I worked full time until I unexpectedly became pregnant with DP six years ago. DD turned out to have SN and I became her a carer. I also fell pregnant again when she only a few months old. Like you, I didn't want to marry when I was pregnant - we had no money for a wedding as I was now just a carer and I felt secure as DP spoke about wanting to marry more than I thought about it. We wanted to wait until the DC were a bit older so they could be part of the day. Fast forward a few years and one more DC and we separated after eventual financial and sexual abuse, and him having disengaged completely from us all.
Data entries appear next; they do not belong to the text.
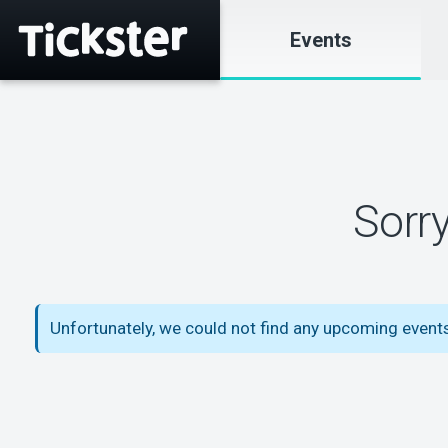
Events
Sorr
Unfortunately, we could not find any upcoming events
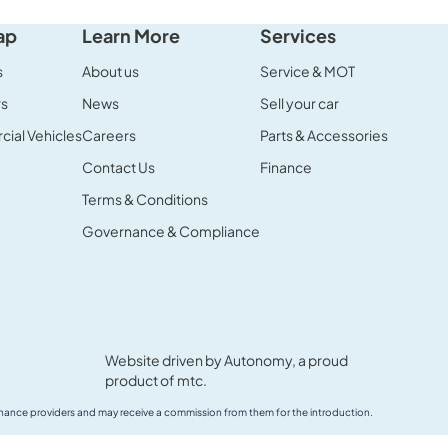
ap
Learn More
Services
s
About us
Service & MOT
rs
News
Sell your car
ial Vehicles
Careers
Parts & Accessories
Contact Us
Finance
Terms & Conditions
Governance & Compliance
Website driven by
Autonomy
, a proud
product of
mtc.
 finance providers and may receive a commission from them for the introduction.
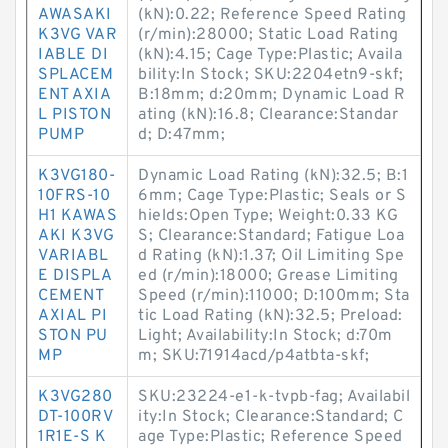
AWASAKI
(kN):0.22; Reference Speed Rating
K3VG VAR
(r/min):28000; Static Load Rating
IABLE DI
(kN):4.15; Cage Type:Plastic; Availa
SPLACEM
bility:In Stock; SKU:2204etn9-skf;
ENT AXIA
B:18mm; d:20mm; Dynamic Load R
L PISTON
ating (kN):16.8; Clearance:Standar
PUMP
d; D:47mm;
K3VG180-
Dynamic Load Rating (kN):32.5; B:1
10FRS-10
6mm; Cage Type:Plastic; Seals or S
H1 KAWAS
hields:Open Type; Weight:0.33 KG
AKI K3VG
S; Clearance:Standard; Fatigue Loa
VARIABL
d Rating (kN):1.37; Oil Limiting Spe
E DISPLA
ed (r/min):18000; Grease Limiting
CEMENT
Speed (r/min):11000; D:100mm; Sta
AXIAL PI
tic Load Rating (kN):32.5; Preload:
STON PU
Light; Availability:In Stock; d:70m
MP
m; SKU:71914acd/p4atbta-skf;
K3VG280
SKU:23224-e1-k-tvpb-fag; Availabil
DT-100RV
ity:In Stock; Clearance:Standard; C
1R1E-S K
age Type:Plastic; Reference Speed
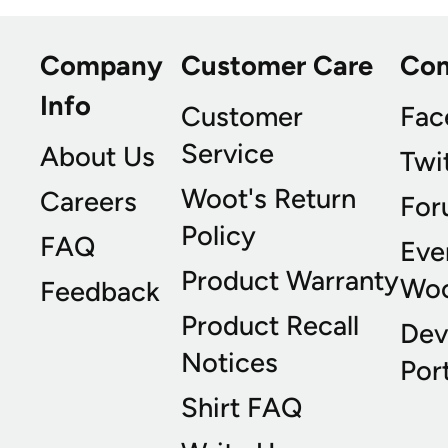
Company
Customer Care
Co
Info
Customer
Fac
Service
About Us
Twi
Woot's Return
Careers
For
Policy
FAQ
Eve
Product Warranty
Wo
Feedback
Product Recall
Dev
Notices
Port
Shirt FAQ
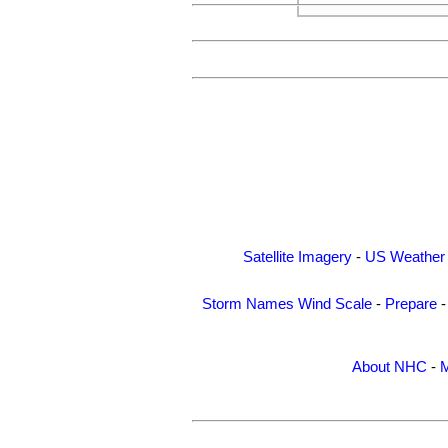
Satellite Imagery
-
US Weather
Storm Names
Wind Scale
-
Prepare
About NHC
-
M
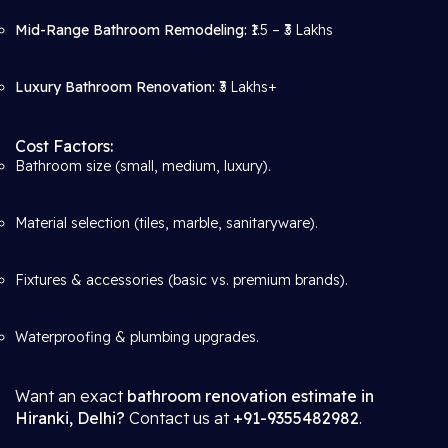
Mid-Range Bathroom Remodeling:
₹1.5 – ₹3 Lakhs
Luxury Bathroom Renovation:
₹3 Lakhs+
Cost Factors:
Bathroom size (small, medium, luxury).
Material selection (tiles, marble, sanitaryware).
Fixtures & accessories (basic vs. premium brands).
Waterproofing & plumbing upgrades.
Want an exact
bathroom renovation estimate in
Hiranki, Delhi?
Contact us at
+91-9355482982
.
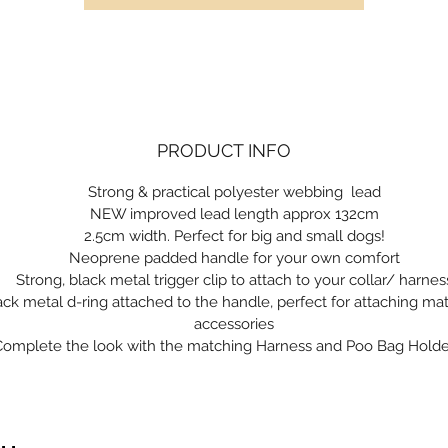
PRODUCT INFO
Strong & practical polyester webbing lead
NEW improved lead length approx 132cm
2.5cm width. Perfect for big and small dogs!
Neoprene padded handle for your own comfort
Strong, black metal trigger clip to attach to your collar/ harnes
ack metal d-ring attached to the handle, perfect for attaching ma
accessories
Complete the look with the matching Harness and Poo Bag Holde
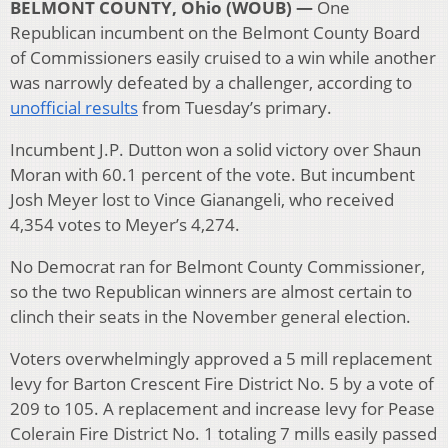
BELMONT COUNTY, Ohio (WOUB) —
One
Republican incumbent on the Belmont County Board
of Commissioners easily cruised to a win while another
was narrowly defeated by a challenger, according to
unofficial results
from Tuesday’s primary.
Incumbent J.P. Dutton won a solid victory over Shaun
Moran with 60.1 percent of the vote. But incumbent
Josh Meyer lost to Vince Gianangeli, who received
4,354 votes to Meyer’s 4,274.
No Democrat ran for Belmont County Commissioner,
so the two Republican winners are almost certain to
clinch their seats in the November general election.
Voters overwhelmingly approved a 5 mill replacement
levy for Barton Crescent Fire District No. 5 by a vote of
209 to 105. A replacement and increase levy for Pease
Colerain Fire District No. 1 totaling 7 mills easily passed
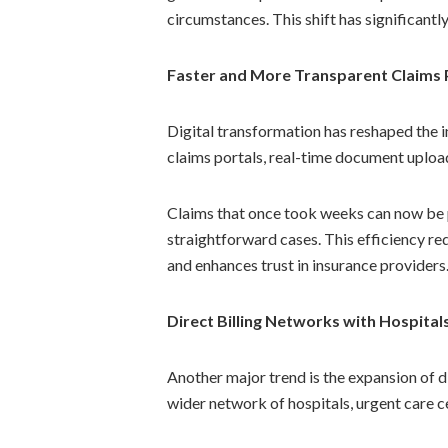
circumstances. This shift has significant
Faster and More Transparent Claims 
Digital transformation has reshaped the 
claims portals, real-time document upload
Claims that once took weeks can now be 
straightforward cases. This efficiency red
and enhances trust in insurance providers
Direct Billing Networks with Hospitals
Another major trend is the expansion of di
wider network of hospitals, urgent care ce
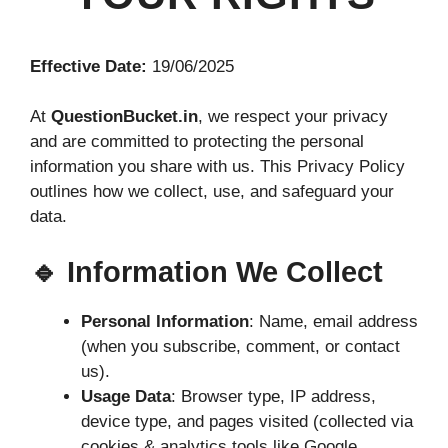
Effective Date:
19/06/2025
At
QuestionBucket.in
, we respect your privacy
and are committed to protecting the personal
information you share with us. This Privacy Policy
outlines how we collect, use, and safeguard your
data.
🔹 Information We Collect
Personal Information
: Name, email address
(when you subscribe, comment, or contact
us).
Usage Data
: Browser type, IP address,
device type, and pages visited (collected via
cookies & analytics tools like Google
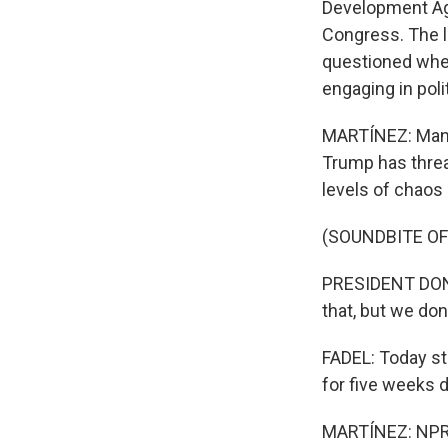
Development Agen
Congress. The l
questioned whet
engaging in polit
MARTÍNEZ: Many 
Trump has threa
levels of chaos
(SOUNDBITE O
PRESIDENT DONA
that, but we don
FADEL: Today st
for five weeks d
MARTÍNEZ: NPR c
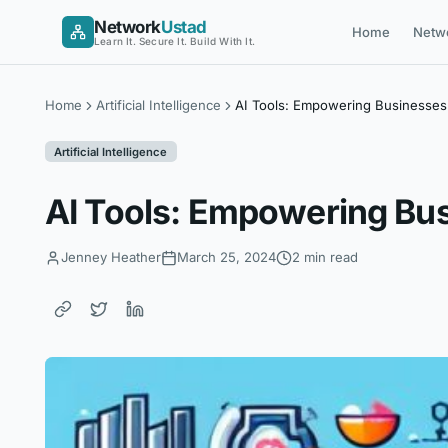
Skip
Network
Ustad
Home
Netw
to
Learn It. Secure It. Build With It.
content
Home
Artificial Intelligence
AI Tools: Empowering Businesses 
Artificial Intelligence
AI Tools: Empowering Bus
Jenney Heather
March 25, 2024
2 min read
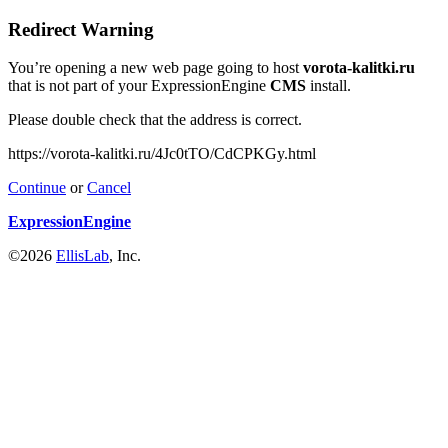
Redirect Warning
You’re opening a new web page going to host
vorota-kalitki.ru
that is not part of your ExpressionEngine
CMS
install.
Please double check that the address is correct.
https://vorota-kalitki.ru/4Jc0tTO/CdCPKGy.html
Continue
or
Cancel
ExpressionEngine
©2026
EllisLab
, Inc.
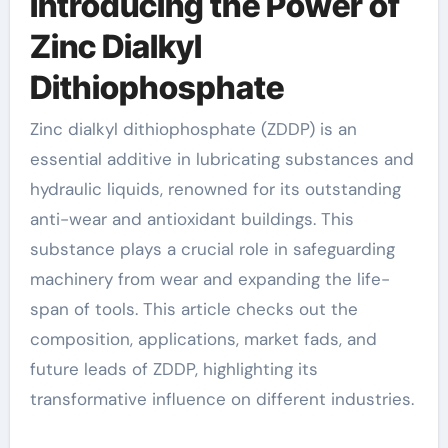
Introducing the Power of
Zinc Dialkyl
Dithiophosphate
Zinc dialkyl dithiophosphate (ZDDP) is an
essential additive in lubricating substances and
hydraulic liquids, renowned for its outstanding
anti-wear and antioxidant buildings. This
substance plays a crucial role in safeguarding
machinery from wear and expanding the life-
span of tools. This article checks out the
composition, applications, market fads, and
future leads of ZDDP, highlighting its
transformative influence on different industries.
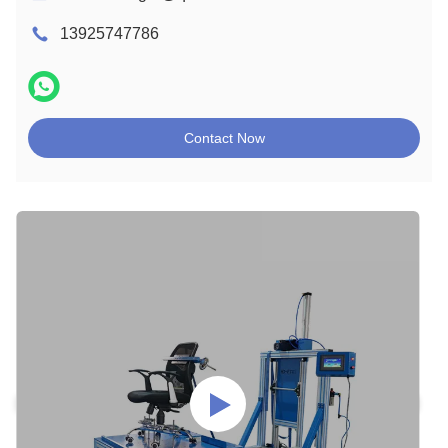
13925747786
Contact Now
For six years he built up his career and was promoted twice. He put £400 pm into his pension and saved who knows how much. When we separated he gave up his house and so must have saved or blown around £80k since. Meanwhile, I'm left with no career, no pension, no ability to carve a career or a life for myself because of my caring and childcare responsibilities. He doesn't see the children at all and I can barely afford to eat. If I were you I'd get married at a registry office then organise a proper celebration at a later date.